**Work order**
Which lines of the data contain the string "planned"? Copy every one of them.

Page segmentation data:
====

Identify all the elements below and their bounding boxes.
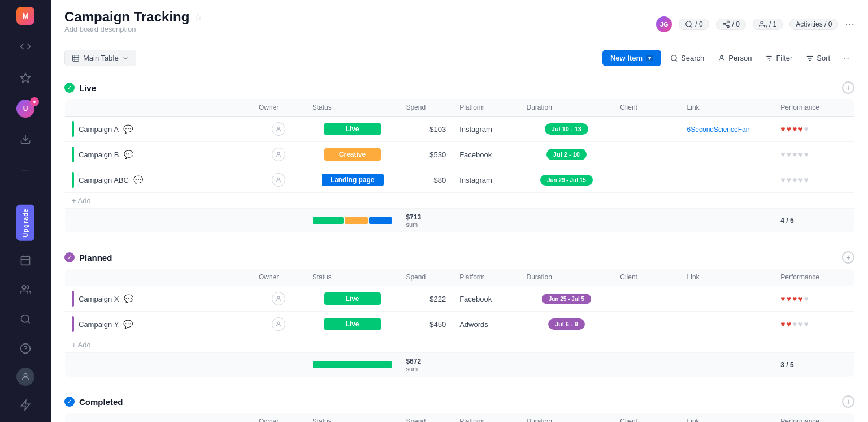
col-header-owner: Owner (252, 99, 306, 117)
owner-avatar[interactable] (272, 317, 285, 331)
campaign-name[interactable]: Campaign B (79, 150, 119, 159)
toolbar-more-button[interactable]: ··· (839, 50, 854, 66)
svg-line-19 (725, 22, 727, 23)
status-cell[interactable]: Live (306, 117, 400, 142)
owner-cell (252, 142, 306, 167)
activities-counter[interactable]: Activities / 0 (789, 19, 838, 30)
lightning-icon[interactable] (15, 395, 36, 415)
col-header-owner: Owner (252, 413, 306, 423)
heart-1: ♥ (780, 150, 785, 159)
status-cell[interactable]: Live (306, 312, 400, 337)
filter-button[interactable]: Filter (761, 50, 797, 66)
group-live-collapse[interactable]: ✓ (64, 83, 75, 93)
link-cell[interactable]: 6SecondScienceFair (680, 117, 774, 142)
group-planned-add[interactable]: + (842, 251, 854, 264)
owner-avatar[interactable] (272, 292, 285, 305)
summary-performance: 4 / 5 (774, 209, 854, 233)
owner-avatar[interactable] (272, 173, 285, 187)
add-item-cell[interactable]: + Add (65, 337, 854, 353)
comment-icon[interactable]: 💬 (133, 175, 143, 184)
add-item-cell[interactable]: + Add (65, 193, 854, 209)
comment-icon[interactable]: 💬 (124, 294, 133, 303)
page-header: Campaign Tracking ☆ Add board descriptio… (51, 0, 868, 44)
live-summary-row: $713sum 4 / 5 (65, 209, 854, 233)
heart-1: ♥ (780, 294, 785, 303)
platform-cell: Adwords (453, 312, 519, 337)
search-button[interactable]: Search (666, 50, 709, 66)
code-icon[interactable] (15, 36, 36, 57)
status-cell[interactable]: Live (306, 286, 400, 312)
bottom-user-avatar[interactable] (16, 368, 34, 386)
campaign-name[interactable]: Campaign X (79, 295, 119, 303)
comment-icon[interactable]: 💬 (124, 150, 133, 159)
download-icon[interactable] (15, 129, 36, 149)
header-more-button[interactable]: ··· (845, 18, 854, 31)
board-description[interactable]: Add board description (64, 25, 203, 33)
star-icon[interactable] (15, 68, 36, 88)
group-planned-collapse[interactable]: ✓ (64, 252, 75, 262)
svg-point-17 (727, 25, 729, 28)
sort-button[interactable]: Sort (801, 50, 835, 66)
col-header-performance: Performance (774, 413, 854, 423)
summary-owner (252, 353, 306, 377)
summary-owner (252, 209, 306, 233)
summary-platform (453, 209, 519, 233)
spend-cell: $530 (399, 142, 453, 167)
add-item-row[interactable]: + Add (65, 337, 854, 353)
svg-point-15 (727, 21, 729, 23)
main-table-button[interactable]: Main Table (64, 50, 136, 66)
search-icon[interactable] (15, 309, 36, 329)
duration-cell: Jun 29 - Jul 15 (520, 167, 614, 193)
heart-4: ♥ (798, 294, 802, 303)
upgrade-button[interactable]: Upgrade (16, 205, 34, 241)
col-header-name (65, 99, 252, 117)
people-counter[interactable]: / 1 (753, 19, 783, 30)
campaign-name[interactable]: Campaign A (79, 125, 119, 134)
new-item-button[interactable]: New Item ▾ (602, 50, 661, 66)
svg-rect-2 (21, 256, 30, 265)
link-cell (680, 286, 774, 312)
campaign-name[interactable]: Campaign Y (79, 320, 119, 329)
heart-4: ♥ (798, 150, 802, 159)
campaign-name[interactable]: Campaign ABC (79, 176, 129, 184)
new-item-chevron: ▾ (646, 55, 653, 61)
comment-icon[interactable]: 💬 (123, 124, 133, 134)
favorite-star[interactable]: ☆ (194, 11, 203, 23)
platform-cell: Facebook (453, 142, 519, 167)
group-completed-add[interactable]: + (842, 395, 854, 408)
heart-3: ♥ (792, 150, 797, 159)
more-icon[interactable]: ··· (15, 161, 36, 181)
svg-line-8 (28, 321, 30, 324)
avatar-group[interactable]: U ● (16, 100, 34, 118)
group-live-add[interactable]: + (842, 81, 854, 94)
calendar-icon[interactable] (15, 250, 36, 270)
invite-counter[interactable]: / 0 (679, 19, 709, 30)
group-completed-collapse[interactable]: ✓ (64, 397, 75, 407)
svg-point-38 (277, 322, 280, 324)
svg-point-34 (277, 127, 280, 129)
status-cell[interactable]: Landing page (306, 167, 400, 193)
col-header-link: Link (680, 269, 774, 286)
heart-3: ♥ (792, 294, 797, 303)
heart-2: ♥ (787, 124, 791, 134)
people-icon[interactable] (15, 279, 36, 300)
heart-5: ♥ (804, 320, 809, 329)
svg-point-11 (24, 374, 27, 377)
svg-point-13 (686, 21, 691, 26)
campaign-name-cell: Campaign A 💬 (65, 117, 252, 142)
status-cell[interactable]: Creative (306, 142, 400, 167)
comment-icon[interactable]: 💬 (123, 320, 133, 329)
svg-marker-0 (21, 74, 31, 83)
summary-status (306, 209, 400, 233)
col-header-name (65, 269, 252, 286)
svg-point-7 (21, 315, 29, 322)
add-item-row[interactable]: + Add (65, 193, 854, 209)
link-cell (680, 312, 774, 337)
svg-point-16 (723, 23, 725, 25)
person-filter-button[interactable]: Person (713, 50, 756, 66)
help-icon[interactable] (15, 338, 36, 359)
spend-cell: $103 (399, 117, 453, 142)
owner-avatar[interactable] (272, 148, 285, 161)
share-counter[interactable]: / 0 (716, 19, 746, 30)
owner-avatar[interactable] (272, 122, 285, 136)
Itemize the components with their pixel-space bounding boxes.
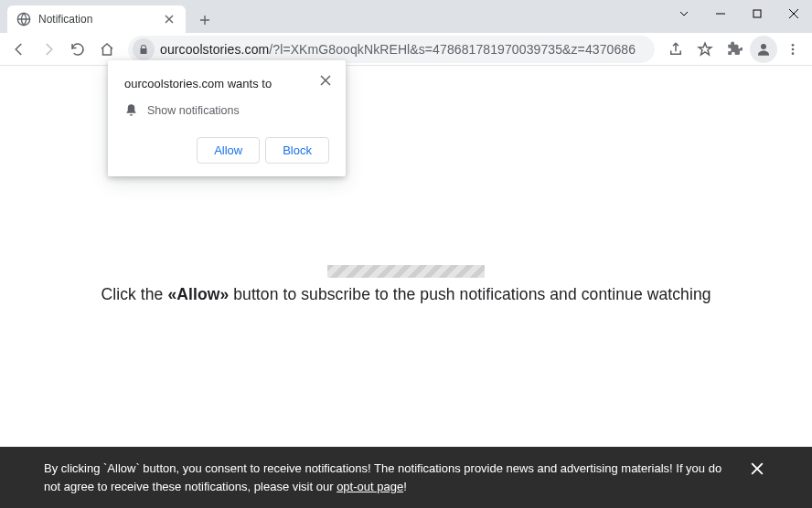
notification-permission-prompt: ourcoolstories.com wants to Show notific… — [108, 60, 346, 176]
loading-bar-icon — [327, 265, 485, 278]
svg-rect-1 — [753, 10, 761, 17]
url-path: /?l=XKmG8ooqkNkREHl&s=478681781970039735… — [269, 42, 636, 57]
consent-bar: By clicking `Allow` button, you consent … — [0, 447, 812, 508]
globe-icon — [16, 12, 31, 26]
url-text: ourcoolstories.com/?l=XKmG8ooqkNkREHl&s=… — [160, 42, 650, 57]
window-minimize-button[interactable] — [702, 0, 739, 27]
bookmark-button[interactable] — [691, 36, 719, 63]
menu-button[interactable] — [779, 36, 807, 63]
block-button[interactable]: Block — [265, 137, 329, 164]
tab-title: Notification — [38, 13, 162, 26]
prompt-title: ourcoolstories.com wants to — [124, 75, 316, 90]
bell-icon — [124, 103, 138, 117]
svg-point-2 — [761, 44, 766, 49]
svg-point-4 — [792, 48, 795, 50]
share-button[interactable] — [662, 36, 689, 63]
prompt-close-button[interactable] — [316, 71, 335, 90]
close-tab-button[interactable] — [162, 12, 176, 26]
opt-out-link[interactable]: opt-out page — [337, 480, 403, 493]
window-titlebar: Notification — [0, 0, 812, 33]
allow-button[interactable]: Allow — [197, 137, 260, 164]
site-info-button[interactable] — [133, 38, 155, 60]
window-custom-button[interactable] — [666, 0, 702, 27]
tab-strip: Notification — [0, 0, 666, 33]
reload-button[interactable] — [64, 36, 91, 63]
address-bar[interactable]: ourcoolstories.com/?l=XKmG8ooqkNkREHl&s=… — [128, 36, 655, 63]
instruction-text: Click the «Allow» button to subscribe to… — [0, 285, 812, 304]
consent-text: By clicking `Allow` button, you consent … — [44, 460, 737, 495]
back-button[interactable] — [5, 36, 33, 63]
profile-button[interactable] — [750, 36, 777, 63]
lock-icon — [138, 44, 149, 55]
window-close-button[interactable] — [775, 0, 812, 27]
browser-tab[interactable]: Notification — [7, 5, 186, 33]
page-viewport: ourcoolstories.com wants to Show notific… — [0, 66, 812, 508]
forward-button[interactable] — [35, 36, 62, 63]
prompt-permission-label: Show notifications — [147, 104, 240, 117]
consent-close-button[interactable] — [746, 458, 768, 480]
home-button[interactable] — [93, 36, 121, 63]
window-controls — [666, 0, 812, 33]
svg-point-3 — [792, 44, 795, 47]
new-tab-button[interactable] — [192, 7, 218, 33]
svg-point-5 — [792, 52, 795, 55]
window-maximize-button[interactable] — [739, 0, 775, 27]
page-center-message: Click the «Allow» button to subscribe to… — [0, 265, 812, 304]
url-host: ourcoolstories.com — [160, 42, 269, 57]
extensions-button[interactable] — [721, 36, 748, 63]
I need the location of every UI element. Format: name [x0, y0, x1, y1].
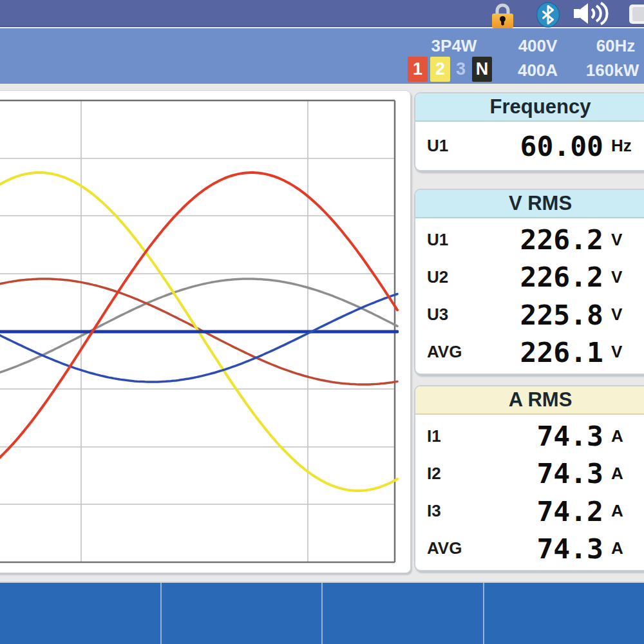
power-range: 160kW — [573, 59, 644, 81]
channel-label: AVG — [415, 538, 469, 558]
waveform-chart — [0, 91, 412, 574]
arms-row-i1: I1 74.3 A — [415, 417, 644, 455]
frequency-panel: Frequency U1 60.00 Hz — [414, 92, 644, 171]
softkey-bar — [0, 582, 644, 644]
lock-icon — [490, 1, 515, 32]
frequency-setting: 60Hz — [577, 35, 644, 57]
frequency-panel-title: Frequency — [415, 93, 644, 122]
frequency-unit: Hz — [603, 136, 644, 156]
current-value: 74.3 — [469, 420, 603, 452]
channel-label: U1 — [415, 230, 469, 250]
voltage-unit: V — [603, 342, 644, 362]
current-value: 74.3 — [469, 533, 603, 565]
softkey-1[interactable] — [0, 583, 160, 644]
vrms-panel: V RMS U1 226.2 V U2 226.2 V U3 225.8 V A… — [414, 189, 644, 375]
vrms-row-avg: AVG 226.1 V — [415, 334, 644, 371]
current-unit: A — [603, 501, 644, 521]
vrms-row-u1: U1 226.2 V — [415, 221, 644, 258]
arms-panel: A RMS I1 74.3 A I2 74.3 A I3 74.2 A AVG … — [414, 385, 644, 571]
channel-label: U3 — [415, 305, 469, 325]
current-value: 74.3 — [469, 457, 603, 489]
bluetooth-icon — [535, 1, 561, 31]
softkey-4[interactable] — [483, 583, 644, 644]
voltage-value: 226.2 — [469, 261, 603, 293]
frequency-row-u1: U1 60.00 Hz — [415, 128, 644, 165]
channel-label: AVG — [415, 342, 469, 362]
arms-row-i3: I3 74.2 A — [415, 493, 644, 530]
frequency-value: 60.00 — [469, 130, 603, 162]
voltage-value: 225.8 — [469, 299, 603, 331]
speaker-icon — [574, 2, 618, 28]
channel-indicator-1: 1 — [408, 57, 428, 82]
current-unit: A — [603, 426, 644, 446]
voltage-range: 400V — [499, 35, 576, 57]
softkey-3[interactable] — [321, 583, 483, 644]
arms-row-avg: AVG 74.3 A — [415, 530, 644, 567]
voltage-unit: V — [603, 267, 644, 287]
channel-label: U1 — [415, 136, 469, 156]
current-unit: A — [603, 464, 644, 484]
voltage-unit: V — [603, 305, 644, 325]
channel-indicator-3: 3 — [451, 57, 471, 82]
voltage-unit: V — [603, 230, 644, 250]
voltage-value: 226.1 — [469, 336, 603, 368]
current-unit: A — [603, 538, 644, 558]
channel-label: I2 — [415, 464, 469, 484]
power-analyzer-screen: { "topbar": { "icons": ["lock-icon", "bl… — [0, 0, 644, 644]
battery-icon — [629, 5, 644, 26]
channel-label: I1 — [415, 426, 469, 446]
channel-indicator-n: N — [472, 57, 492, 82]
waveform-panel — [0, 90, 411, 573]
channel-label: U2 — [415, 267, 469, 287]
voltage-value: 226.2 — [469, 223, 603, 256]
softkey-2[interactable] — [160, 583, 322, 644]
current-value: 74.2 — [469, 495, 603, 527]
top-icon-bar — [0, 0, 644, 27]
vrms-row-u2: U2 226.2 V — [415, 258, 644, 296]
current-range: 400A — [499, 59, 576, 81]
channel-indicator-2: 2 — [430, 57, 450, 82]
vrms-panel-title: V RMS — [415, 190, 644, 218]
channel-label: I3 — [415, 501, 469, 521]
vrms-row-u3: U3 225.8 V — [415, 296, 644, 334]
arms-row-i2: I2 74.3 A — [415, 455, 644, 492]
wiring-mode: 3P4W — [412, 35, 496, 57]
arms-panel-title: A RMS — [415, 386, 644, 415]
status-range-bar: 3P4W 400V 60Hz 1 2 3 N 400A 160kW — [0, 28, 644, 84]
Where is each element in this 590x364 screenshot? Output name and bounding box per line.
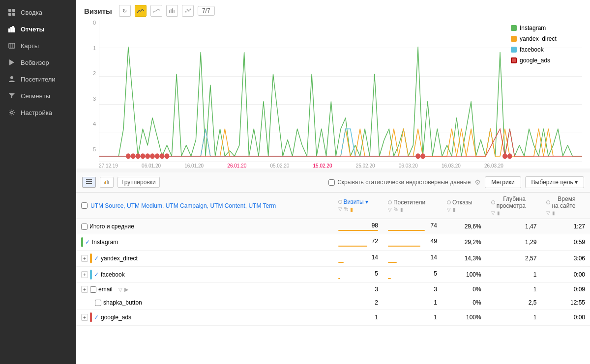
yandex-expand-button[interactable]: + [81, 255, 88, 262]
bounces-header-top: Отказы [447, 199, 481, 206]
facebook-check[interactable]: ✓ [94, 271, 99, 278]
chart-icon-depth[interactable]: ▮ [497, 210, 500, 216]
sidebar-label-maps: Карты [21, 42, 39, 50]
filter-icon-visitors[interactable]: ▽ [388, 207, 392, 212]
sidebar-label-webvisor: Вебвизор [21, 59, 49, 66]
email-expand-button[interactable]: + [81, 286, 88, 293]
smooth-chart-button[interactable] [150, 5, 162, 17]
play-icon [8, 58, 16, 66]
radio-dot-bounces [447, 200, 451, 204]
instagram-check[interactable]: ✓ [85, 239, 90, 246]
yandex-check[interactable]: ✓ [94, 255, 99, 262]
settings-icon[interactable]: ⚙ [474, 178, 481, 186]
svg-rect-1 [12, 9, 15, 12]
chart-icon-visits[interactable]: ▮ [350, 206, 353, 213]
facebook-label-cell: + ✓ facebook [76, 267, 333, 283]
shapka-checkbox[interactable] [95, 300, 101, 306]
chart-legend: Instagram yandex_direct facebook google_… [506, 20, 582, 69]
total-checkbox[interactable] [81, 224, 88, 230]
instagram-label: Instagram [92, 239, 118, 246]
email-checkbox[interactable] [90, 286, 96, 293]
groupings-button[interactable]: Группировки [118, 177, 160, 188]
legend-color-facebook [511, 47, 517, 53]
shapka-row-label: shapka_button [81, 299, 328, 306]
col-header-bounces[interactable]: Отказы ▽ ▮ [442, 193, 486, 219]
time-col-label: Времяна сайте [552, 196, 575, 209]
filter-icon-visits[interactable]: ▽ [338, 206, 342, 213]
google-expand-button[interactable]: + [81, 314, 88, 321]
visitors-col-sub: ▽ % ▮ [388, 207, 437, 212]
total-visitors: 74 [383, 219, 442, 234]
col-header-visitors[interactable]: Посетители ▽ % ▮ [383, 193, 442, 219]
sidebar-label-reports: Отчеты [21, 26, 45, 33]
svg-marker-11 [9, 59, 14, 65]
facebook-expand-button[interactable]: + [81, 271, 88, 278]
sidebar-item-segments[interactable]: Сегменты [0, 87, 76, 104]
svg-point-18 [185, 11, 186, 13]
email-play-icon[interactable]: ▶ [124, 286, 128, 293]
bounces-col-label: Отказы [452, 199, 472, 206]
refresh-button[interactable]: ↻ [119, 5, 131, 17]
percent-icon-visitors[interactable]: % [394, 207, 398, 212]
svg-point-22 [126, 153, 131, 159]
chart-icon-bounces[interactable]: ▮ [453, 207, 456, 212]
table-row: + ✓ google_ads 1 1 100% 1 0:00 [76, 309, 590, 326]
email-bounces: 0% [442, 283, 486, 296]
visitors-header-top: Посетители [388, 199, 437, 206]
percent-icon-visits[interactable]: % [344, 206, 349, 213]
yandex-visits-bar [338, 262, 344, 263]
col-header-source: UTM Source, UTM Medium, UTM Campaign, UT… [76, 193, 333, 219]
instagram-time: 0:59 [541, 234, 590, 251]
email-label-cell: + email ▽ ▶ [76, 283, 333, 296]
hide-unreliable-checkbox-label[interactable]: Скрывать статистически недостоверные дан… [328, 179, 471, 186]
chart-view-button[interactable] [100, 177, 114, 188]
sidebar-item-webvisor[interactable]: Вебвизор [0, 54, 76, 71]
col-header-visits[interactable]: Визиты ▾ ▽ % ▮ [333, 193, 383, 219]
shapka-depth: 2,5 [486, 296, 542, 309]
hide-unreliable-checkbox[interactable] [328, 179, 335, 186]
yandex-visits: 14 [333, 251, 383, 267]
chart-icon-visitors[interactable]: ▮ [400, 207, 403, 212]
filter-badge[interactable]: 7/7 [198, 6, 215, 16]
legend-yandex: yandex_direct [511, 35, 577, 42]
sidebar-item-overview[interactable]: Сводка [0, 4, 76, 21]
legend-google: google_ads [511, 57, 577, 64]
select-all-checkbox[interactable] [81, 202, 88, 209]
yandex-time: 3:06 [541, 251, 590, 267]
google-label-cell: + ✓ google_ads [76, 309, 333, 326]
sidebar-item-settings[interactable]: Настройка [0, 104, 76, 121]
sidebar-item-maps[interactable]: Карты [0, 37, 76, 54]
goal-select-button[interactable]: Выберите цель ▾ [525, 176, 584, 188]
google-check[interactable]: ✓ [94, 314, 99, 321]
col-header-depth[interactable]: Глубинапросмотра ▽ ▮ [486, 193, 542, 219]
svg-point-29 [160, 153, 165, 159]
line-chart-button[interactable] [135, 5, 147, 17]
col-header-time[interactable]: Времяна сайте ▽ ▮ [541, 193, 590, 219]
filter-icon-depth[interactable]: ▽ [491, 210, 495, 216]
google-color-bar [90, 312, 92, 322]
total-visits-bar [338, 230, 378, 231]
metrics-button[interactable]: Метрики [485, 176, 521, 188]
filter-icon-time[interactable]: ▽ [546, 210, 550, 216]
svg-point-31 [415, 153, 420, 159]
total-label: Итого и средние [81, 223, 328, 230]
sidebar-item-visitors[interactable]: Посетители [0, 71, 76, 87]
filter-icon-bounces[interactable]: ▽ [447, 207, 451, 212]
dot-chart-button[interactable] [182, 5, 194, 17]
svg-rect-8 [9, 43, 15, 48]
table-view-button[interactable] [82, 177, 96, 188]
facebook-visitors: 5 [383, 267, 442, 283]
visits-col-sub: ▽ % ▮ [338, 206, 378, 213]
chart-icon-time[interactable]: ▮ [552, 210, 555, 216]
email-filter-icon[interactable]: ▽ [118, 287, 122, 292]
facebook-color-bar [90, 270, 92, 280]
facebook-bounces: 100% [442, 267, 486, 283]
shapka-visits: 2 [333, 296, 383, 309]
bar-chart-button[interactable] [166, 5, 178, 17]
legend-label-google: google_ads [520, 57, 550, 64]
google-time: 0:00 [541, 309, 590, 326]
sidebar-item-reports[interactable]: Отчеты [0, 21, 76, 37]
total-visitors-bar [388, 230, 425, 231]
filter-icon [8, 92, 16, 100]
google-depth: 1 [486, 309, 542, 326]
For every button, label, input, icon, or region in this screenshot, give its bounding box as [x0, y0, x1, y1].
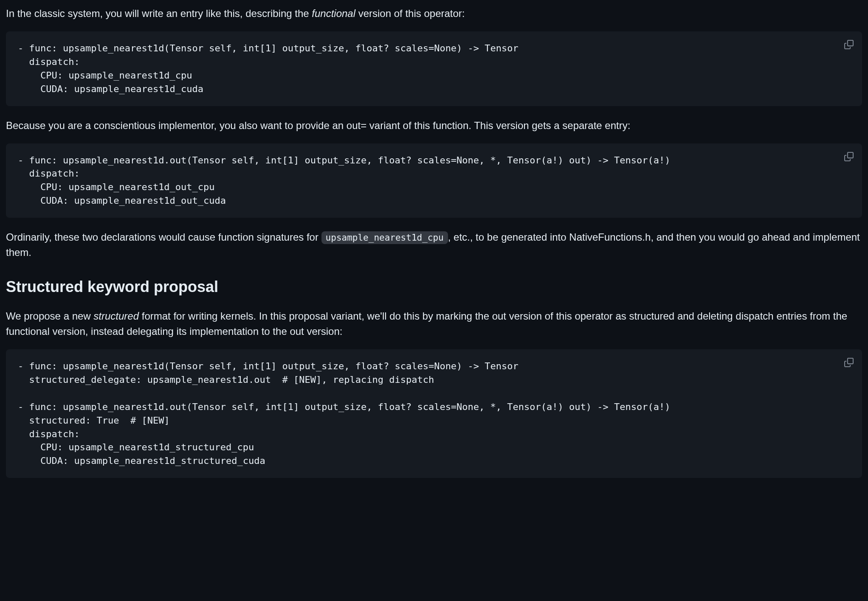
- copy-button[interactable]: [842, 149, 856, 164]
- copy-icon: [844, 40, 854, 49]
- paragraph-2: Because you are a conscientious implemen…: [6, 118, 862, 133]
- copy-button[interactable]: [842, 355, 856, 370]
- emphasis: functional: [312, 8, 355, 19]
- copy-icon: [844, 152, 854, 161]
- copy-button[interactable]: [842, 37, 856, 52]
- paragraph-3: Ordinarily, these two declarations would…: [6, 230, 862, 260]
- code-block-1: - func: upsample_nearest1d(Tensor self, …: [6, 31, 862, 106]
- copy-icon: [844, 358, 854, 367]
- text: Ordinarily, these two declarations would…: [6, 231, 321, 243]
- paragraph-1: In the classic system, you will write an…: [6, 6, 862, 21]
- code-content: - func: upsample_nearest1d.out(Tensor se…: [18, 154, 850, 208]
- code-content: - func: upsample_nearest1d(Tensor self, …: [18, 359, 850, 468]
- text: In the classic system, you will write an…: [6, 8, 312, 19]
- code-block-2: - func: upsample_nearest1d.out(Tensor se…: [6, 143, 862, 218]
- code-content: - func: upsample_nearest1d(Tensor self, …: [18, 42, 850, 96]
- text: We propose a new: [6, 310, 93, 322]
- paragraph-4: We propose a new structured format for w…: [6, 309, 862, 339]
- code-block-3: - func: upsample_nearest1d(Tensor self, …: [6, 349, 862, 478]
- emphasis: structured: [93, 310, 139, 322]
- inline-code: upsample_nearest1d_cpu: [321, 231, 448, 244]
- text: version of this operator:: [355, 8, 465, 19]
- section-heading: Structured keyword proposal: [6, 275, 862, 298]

====

**Written answer**
group-planned-add[interactable]: + (842, 251, 854, 264)
group-planned-collapse[interactable]: ✓ (64, 252, 75, 262)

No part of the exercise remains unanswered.